By Erin Letson
Almost two decades ago, Justine Blainey made headlines when she won the right to play on a boys’ minor league hockey team. It cost Blainey three years in court – and vocal resentment from former teammates – to reach her goal of playing alongside the opposite sex. She didn’t last long on the team, but her contribution, as told on CBC’s Hockey: A People’s History, was to inspire female athletes to play at the highest level possible.
While Blainey had legitimate reasons to want to play on a boys’ team – it had more funding and resources and provided better competition opportunities – it is harder to see these reasons holding up today, especially when it comes to high school athletics.
Since the 1980s, considerable effort has been put into reaching gender equity in sport and most teenage girls are given ample and equal opportunity to play competitive sports at high schools across the country.
The Ontario Federation of School Athletic Associations’ states in its bylaw that it is committed to removing barriers for female athletes, and it requires girls’ and boys’ teams be given equal funding and practice time. As such, the association’s policy is that girls are only eligible to try out for a boys’ team if a sport activity is not available for them.
This same policy applies to Manitoba’s high schools, but it was recently challenged in court by twin sisters, Amy and Jesse Pasternak.

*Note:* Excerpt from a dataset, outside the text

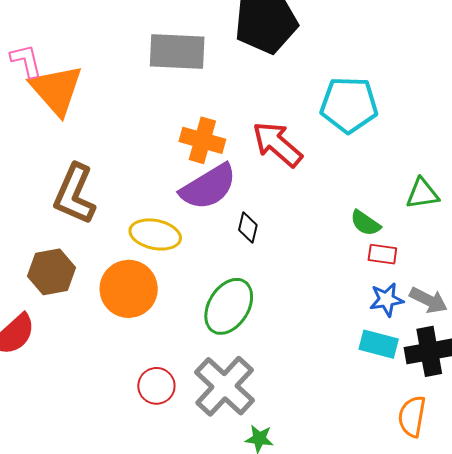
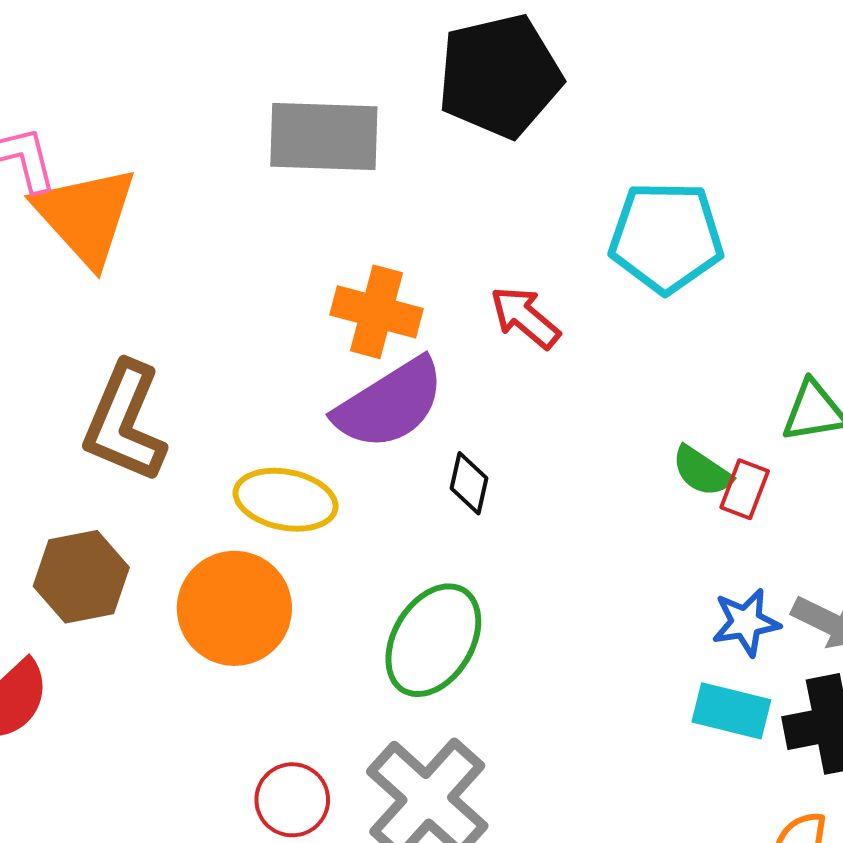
red arrow: (277, 144) -> (525, 317), size x0.7
red rectangle: (382, 254) -> (745, 489), moved, turned -76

The students said they suffered sex discrimination when they couldn’t try out for the senior boys’ hockey team at their Winnipeg high school because there was a girls’ team already in place. An independent adjudicator ruled in their favour, and the girls attended the boys’ tryouts late last month (neither ended up making the team).

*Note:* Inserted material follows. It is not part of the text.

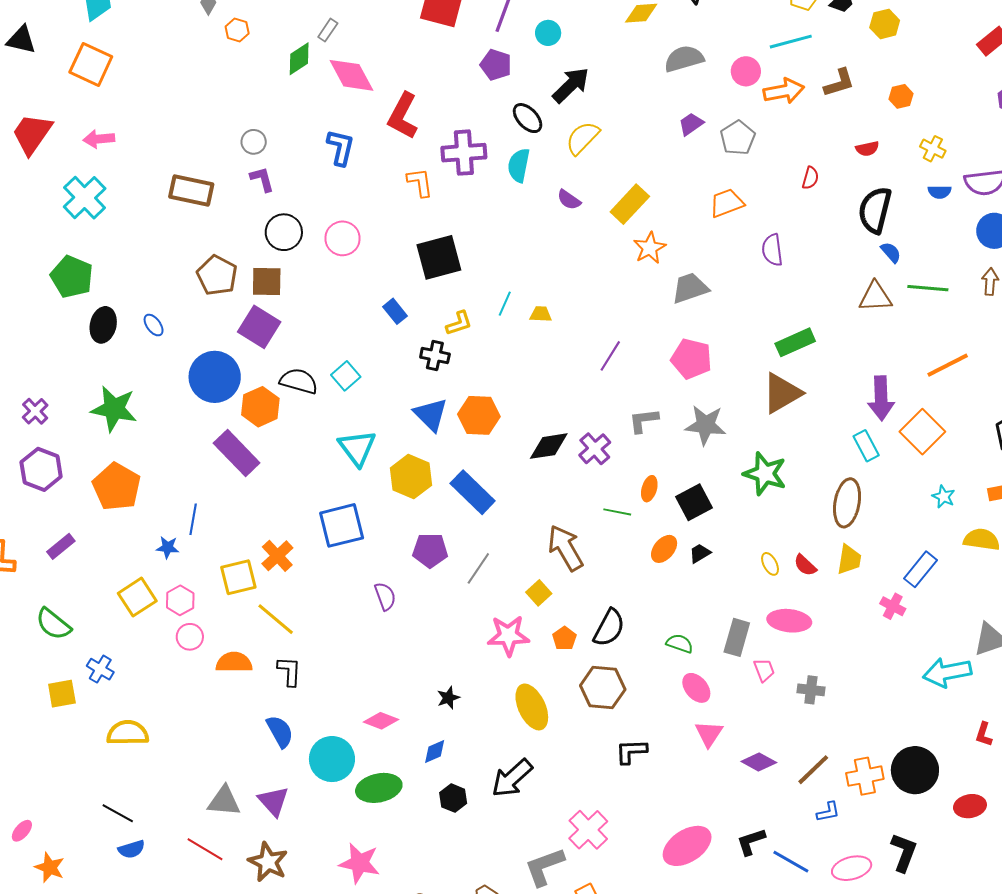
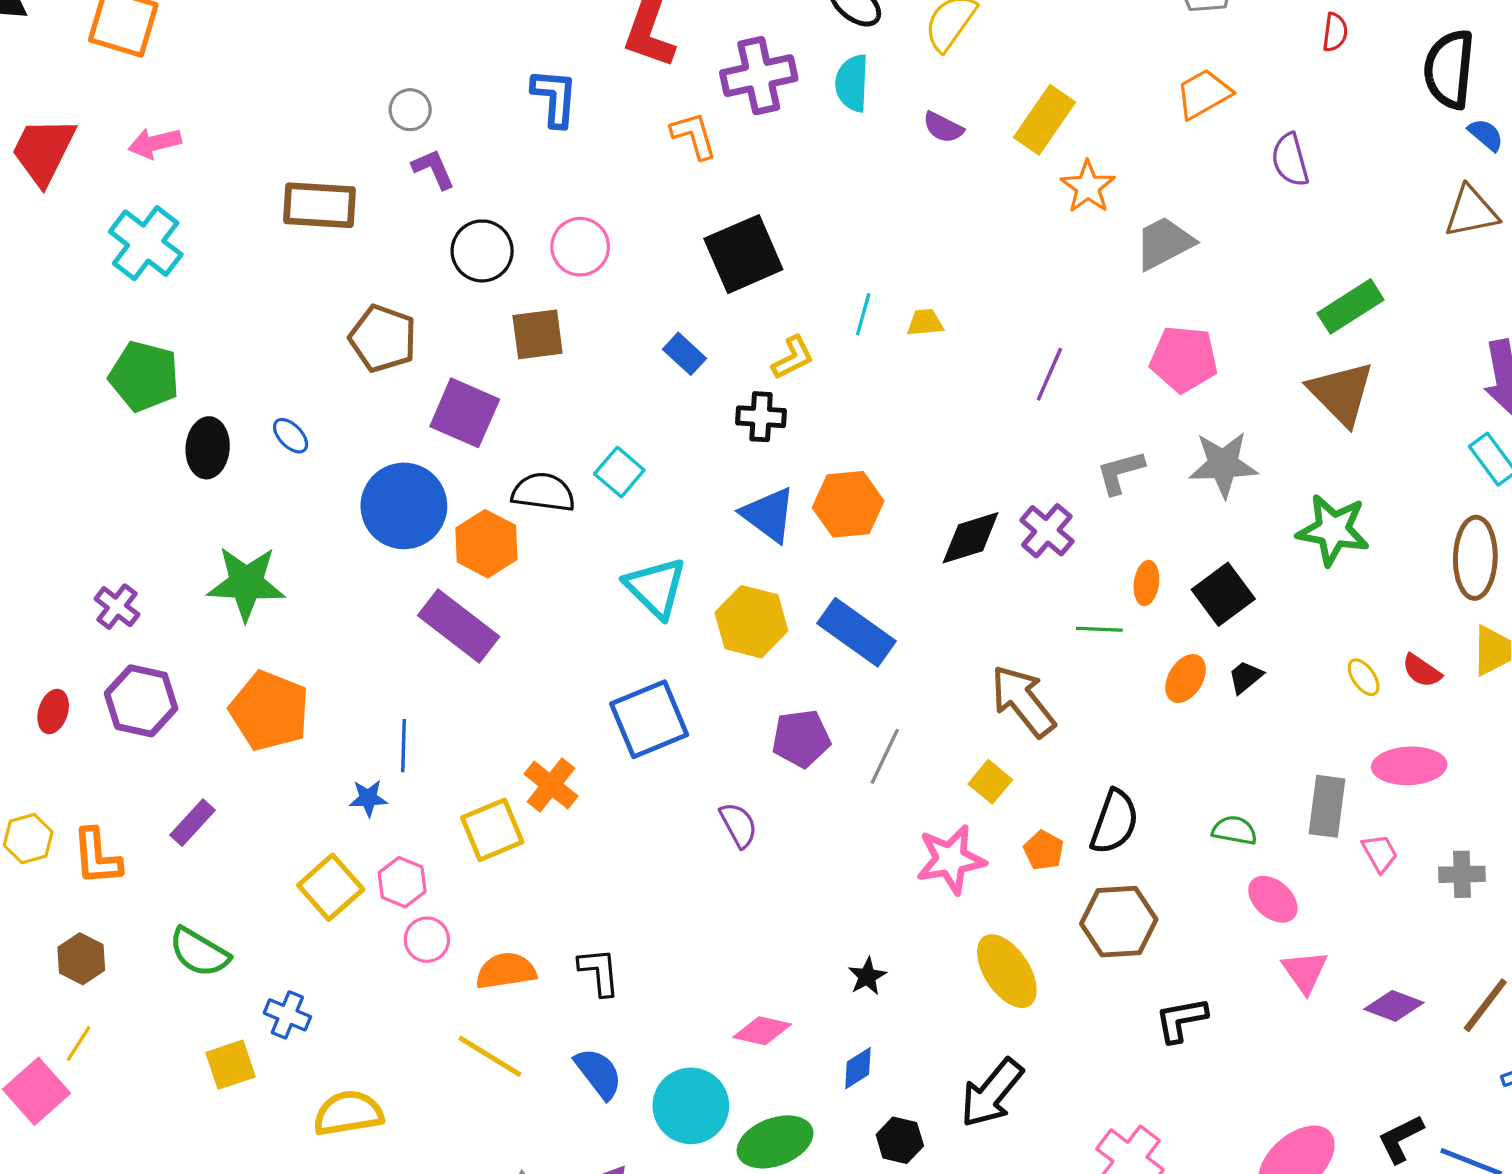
brown square: (267, 281) -> (538, 334), moved
brown triangle: (782, 393) -> (1341, 393), turned -36
yellow line: (276, 619) -> (490, 1056), moved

Cases like the Pasternaks’ should force high schools to evaluate their programs and continue to look for ways to improve equity in their athletic departments.
If girls’ sports teams are clearly inferior to their male counterparts at a particular school, then team members should speak out and make reference to the bylaws of their provincial secondary school athletics association.
But when students try out for boys’ teams where the girls’ team has been given equal resources, gender equity policy suffers.
While the Pasternaks won their case, they sparked a new problem: after the sex discrimination ruling, the Manitoba High Schools Athletics Association received several requests from boys wanting to play on girls’ teams, either because their school didn’t have a boys’ team for a certain sport, or because they couldn’t make it onto a boys’ team.
This means boys could potentially take up spots on teams that were normally only offered to female students.
For girls who want a more challenging game, there are other options than switching teams.
They can join co-ed or more advanced leagues outside of school.
They can also approach their coaches to discuss concerns that their team is not demanding enough for their skill level.
However, if they choose the route of trying to get onto a boys’ team when their own team offers equal funding, game time and championship opportunities, they – intentionally or not – will do a disservice to high school girls’ teams by discrediting the work being done to promote gender equity in sport.